MATEUS 23:37 – Jerusalém,
Jerusalém, você, que mata os profetas e apedreja os que lhe são enviados!
Quantas vezes eu quis reunir os seus filhos, como a galinha reúne os seus
pintinhos debaixo das suas asas, mas vocês não quiseram. (NVI)
Quando os Arminianos atacam as doutrinas bíblicas
da soberania divina, eleição, reprovação, e assim por diante, este é um dos
versículos que eles frequentemente mencionam para apoiar a posição deles. O que
Jesus “queria” não foi realizado porque as pessoas “não estavam querendo”.
Supostamente isto mostra que o homem possui um livre-arbítrio que pode se opor
à vontade divina, de forma que o desejo de Deus pode finalmente ser frustrado,
e sua graça pode ser resistida com sucesso. O que se segue não oferecerá uma
exposição positiva do sistema bíblico, mas apenas mostrará que este versículo
não pode ser usado para apoiar o Arminianismo.
Quanto ao esquema chamado Calvinismo, podemos
distingui-lo entre duas formas. Chamaremos um de visão bíblica ou consistente,
e o outro de visão popular ou inconsistente.
O Calvinismo consistente afirma com a Escritura que
a soberania divina é incompatível com a liberdade humana, e visto que a
Escritura ensina que Deus é absolutamente soberano, isto exclui e destrói
completamente a liberdade humana. O homem não tem nenhum livre arbítrio; ele
não é livre de forma alguma. É verdade que o homem exerce sua vontade – ele faz
decisões – mas sua vontade não é livre. Antes, sua vontade – como ele faz
decisões e quais decisões ele faz – é direta e constantemente controlada por
Deus tanto para o bem como para o mal, tanto para a fé como para a
incredulidade. E Deus é justo por definição em todas as ações que ele realiza
sobre as criaturas. Eu já ofereci exposições completas deste esquema bíblico em
outros lugares.
Então, há a forma popular de Calvinismo. Este é a
visão inconsistente que diz que a soberania divina e a liberdade humana são
“compatíveis” em algum sentido; que a responsabilidade moral pressupõe em
alguma medida ou sentido uma “autodeterminação”; que Deus tem desejos que
contradizem uns aos outros, que Deus faz com que os decretos divinos causem
coisas o que ele deseja, talvez para estabelecer o que ele mais deseja;
que Deus pode decretar a reprovação de indivíduos, tornando impossível que eles
creiam, mas ainda oferecer “sinceramente” a salvação a eles, se eles puderem
crer; que Deus de alguma forma governa o mal, mas não tem relação causativa
direta para com ele; que Adão foi criado inocente e sem mal, mas pôde de alguma
forma realizar o mal, sem Deus fazer com que ele agisse assim; que podemos
afirmar a realidade do mal, mas negar que Deus exerce algum poder causativo
direto sobre ele e ainda assim evitar de alguma forma cair num deísmo ou
dualismo; que podemos afirmar ambos os lados de uma contradição “aparente”, e
que a Escritura ensina doutrinas “aparentemente” contraditórias que não são
contradições reais na mente de Deus. Não faremos nenhuma tentativa para
defender este pacote antibíblico e irracional de confusão.

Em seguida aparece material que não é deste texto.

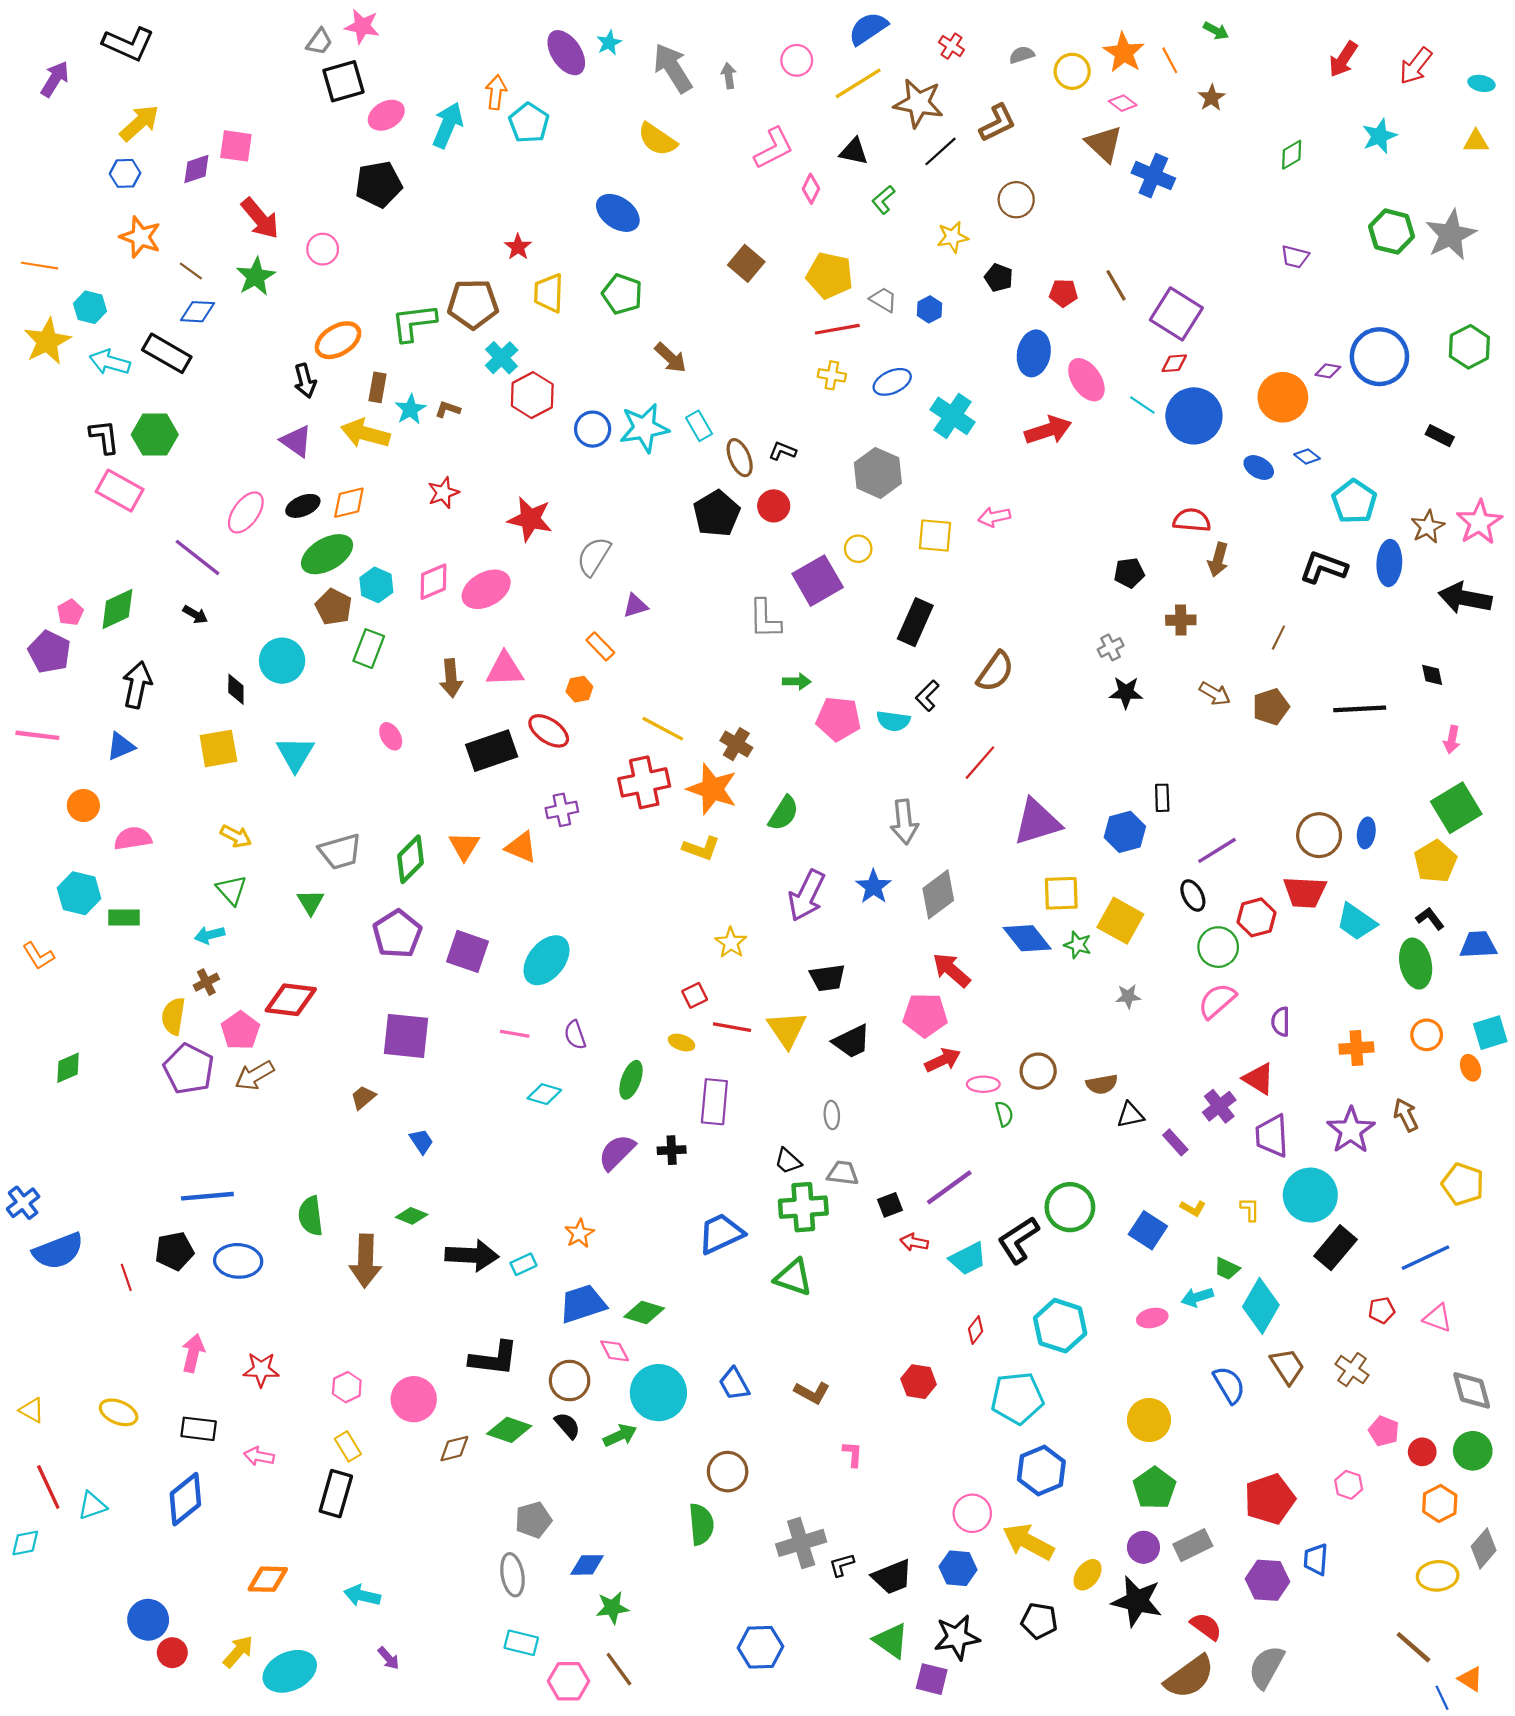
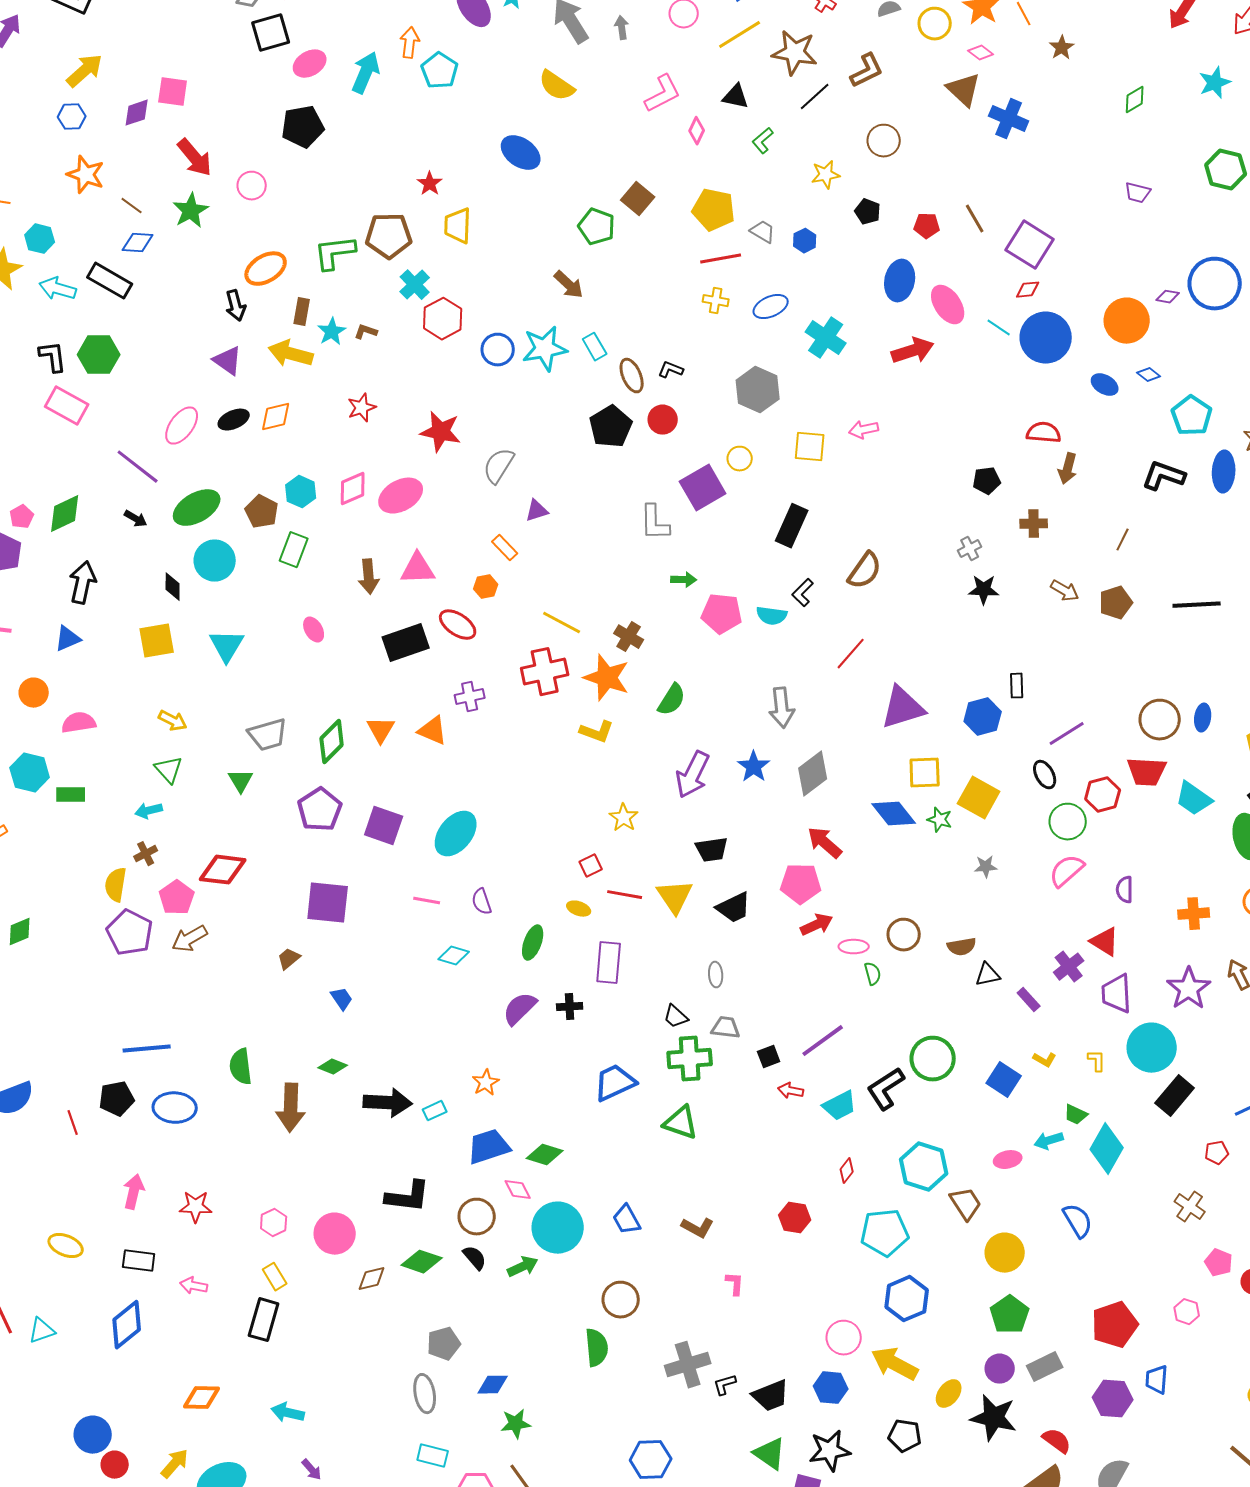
green pentagon: (622, 294) -> (597, 227), moved
green ellipse: (327, 554) -> (197, 508), moved
brown trapezoid: (1287, 1366) -> (966, 1204), moved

Começaremos observando o contexto no qual nosso
versículo aparece. Aconselho que você leia Mateus 23 em sua inteireza antes de
continuar lendo, mas se te faltar a paciência, pelo menos leia-o após ler esta
exposição. Isso te ajudará a captar melhor os pontos que estabeleceremos. Lucas
13:34 é um versículo paralelo. Ali o contexto, em termos do assunto levantado
pelos versículos em volta, é similar o suficiente, de forma que ele não demanda
um tratamento separado. E por causa disto, eu não prestarei nenhuma atenção a
este outro versículo em nossa discussão. Após termos completado nossa discussão
sobre Mateus 23:37, você não terá nenhum problema com Lucas 13:34.

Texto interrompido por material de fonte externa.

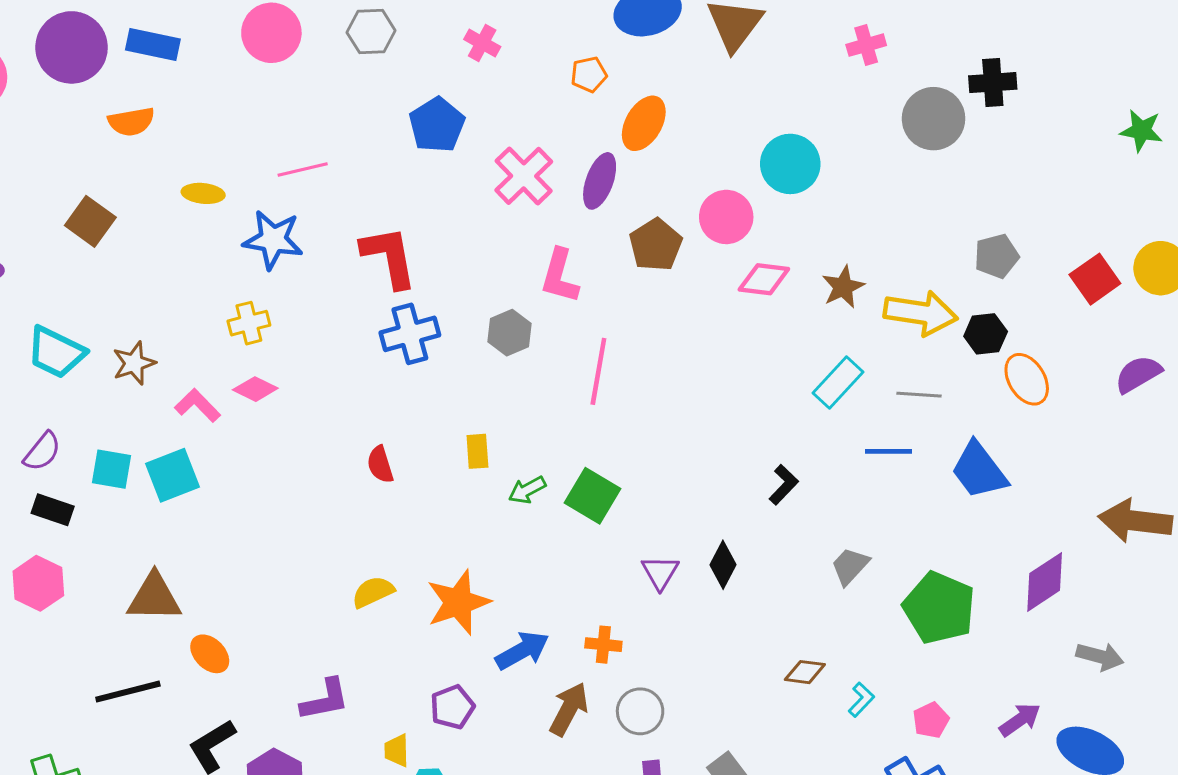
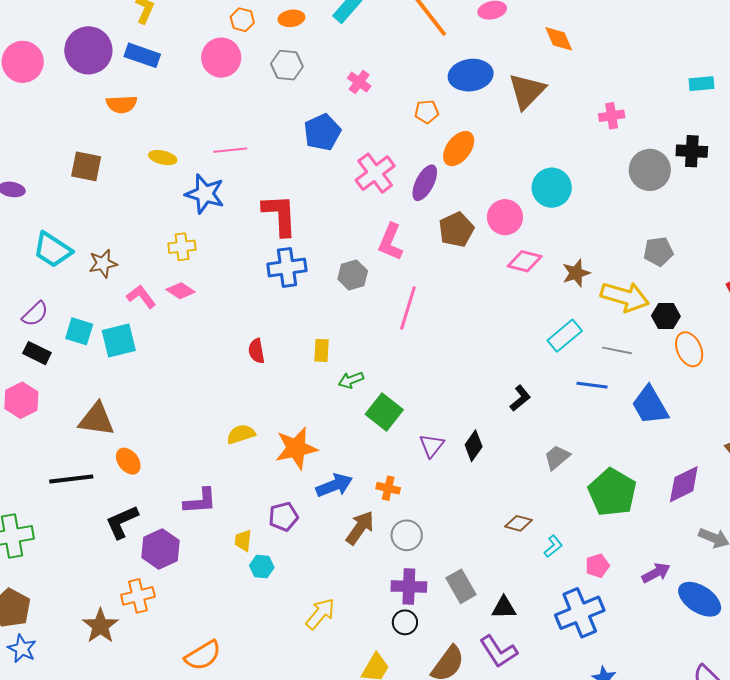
brown square: (90, 221) -> (86, 166), turned -32
gray pentagon: (996, 256) -> (658, 251), moved
green square: (593, 496) -> (384, 412), moved

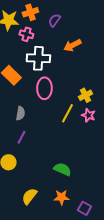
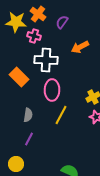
orange cross: (30, 12) -> (38, 14), turned -35
yellow line: (67, 113) -> (61, 115), moved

O capítulo começa, nos versículo 1-12, com Jesus
fazendo algumas considerações sobre a hipocrisia dos escribas e fariseus. Ele
diz que até onde eles ensinavam a lei, as pessoas deveriam obedecer. Então, ele
adiciona: “Obedeçam-lhes e façam tudo o que eles lhes dizem. Mas não façam o
que eles fazem, pois não praticam o que pregam. Eles atam fardos pesados e os
colocam sobre os ombros dos homens, mas eles mesmos não estão dispostos a
levantar um só dedo para movê-los” (v. 3-4).

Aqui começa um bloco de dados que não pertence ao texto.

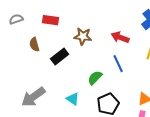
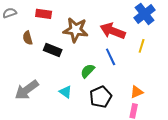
brown star: (83, 36) -> (76, 30), size x1.4
red arrow: (120, 37) -> (113, 31), size x1.4
black rectangle: (60, 57) -> (53, 50), turned 60

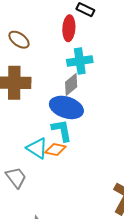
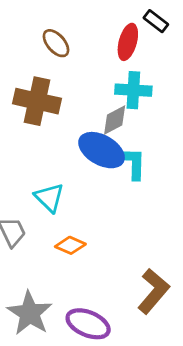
cyan L-shape: (62, 130) -> (133, 163), moved
orange diamond: (55, 150) -> (70, 245), moved

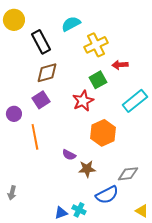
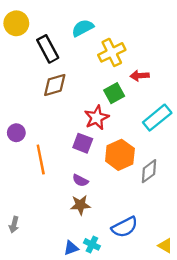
purple square: (41, 100) -> (83, 143), moved, turned -36
brown star: (87, 169) -> (80, 205), moved
gray diamond: (128, 174) -> (149, 171), moved, turned -30

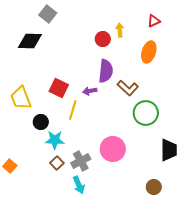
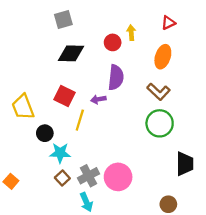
gray square: (48, 14) -> (63, 20), moved, turned 36
black diamond: (30, 41) -> (71, 53), moved
brown L-shape: (128, 88) -> (158, 92), moved
pink circle: (113, 149) -> (118, 177), moved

Nos versículo 13-32, ele pronuncia sete “ai’s”
sobre eles, citando as acusações que ele tinha contra eles juntamente com cada
“ai”. Esta porção do capítulo é essencial para um entendimento apropriado do
versículo 37. À medida que você ler estes versículos, observe como Jesus
pronuncia um “ai” após o outro, e observe a intensidade com que ele faz isso.
Então observe a quem ele está dirigindo estes “ai’s” de uma
maneira dura: “Ai de vocês, escribas e fariseus,
hipócritas!”. Observe todas as ocorrências nas quais ele dirige suas
declarações a “vocês” – os escribas e fariseus. Preste atenção especial ao
versículo 13, que diz: “Ai de vocês, escribas e fariseus,
hipócritas! Vocês fecham o Reino dos céus diante dos homens! Vocês mesmos
não entram, nem deixam entrar aqueles que gostariam de fazê-lo”.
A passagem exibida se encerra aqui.